** SUPPLIED RECORDS follows **

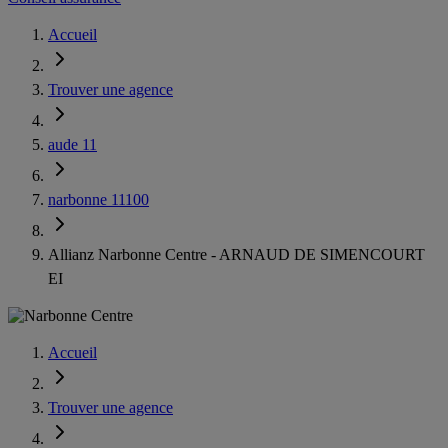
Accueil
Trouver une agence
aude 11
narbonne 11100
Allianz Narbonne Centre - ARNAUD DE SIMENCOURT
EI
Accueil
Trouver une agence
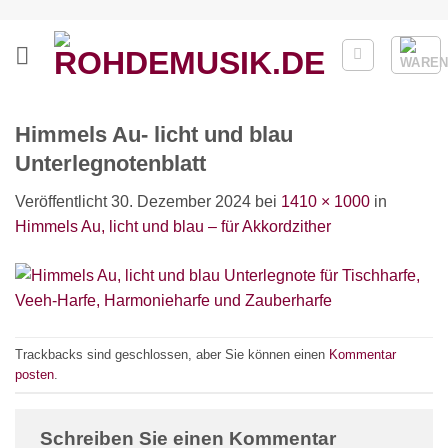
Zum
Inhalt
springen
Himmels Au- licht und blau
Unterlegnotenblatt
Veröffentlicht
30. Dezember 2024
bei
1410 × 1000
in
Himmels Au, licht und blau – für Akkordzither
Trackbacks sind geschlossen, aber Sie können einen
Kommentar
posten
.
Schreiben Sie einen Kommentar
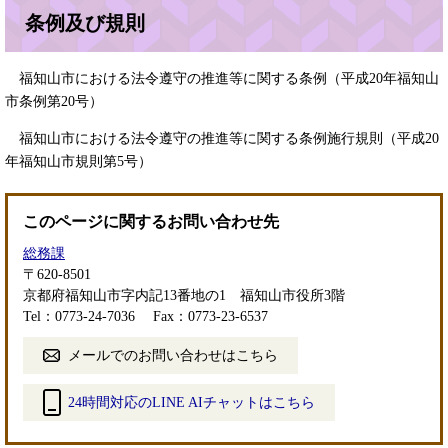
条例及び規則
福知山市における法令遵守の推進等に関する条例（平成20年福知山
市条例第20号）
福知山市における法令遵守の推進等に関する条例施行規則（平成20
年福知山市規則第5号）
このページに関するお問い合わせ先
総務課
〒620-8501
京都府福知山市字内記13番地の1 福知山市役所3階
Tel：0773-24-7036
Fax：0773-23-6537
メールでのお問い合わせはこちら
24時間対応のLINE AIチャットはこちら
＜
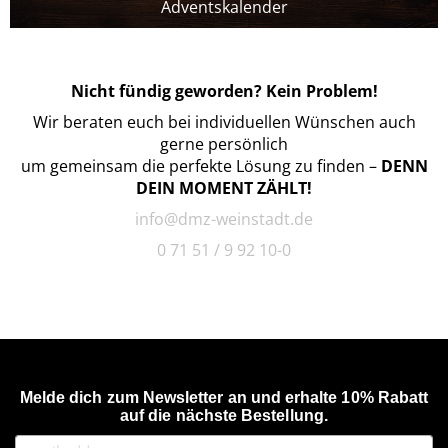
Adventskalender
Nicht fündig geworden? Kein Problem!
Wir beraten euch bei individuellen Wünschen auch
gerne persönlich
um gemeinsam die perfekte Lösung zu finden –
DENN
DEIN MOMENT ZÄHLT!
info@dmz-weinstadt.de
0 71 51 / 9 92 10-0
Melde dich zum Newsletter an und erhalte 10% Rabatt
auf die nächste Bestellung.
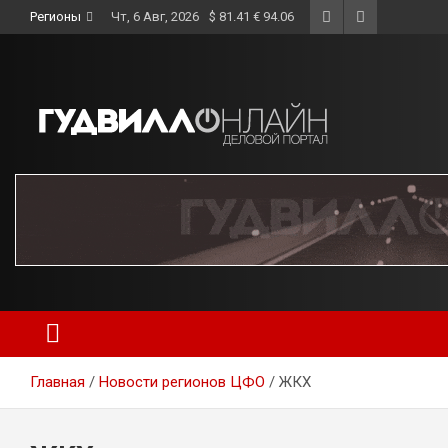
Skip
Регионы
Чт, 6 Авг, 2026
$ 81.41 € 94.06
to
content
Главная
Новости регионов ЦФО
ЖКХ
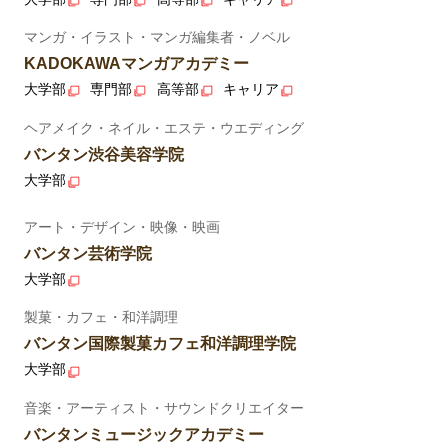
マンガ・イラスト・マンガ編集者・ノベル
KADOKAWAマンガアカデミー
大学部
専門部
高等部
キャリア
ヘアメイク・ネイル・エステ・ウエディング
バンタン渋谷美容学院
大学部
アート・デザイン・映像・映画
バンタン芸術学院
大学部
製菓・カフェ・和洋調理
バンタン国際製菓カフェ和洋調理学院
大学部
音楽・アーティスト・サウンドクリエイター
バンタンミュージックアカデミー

** End of SUPPLIED RECORDS **

_WHAT YOU SHOULD DO_. Copy out only the lines from the one containing "メールでのお問い合わせはこちら" to the end of the entries, unchanged. Drop the pictures.

_TASK ANSWER_.
メールでのお問い合わせはこちら
24時間対応のLINE AIチャットはこちら
＜
Adventskalender
Nicht fündig geworden? Kein Problem!
Wir beraten euch bei individuellen Wünschen auch
gerne persönlich
um gemeinsam die perfekte Lösung zu finden –
DENN
DEIN MOMENT ZÄHLT!
info@dmz-weinstadt.de
0 71 51 / 9 92 10-0
Melde dich zum Newsletter an und erhalte 10% Rabatt
auf die nächste Bestellung.
Skip
Регионы
Чт, 6 Авг, 2026
$ 81.41 € 94.06
to
content
Главная
Новости регионов ЦФО
ЖКХ
マンガ・イラスト・マンガ編集者・ノベル
KADOKAWAマンガアカデミー
大学部
専門部
高等部
キャリア
ヘアメイク・ネイル・エステ・ウエディング
バンタン渋谷美容学院
大学部
アート・デザイン・映像・映画
バンタン芸術学院
大学部
製菓・カフェ・和洋調理
バンタン国際製菓カフェ和洋調理学院
大学部
音楽・アーティスト・サウンドクリエイター
バンタンミュージックアカデミー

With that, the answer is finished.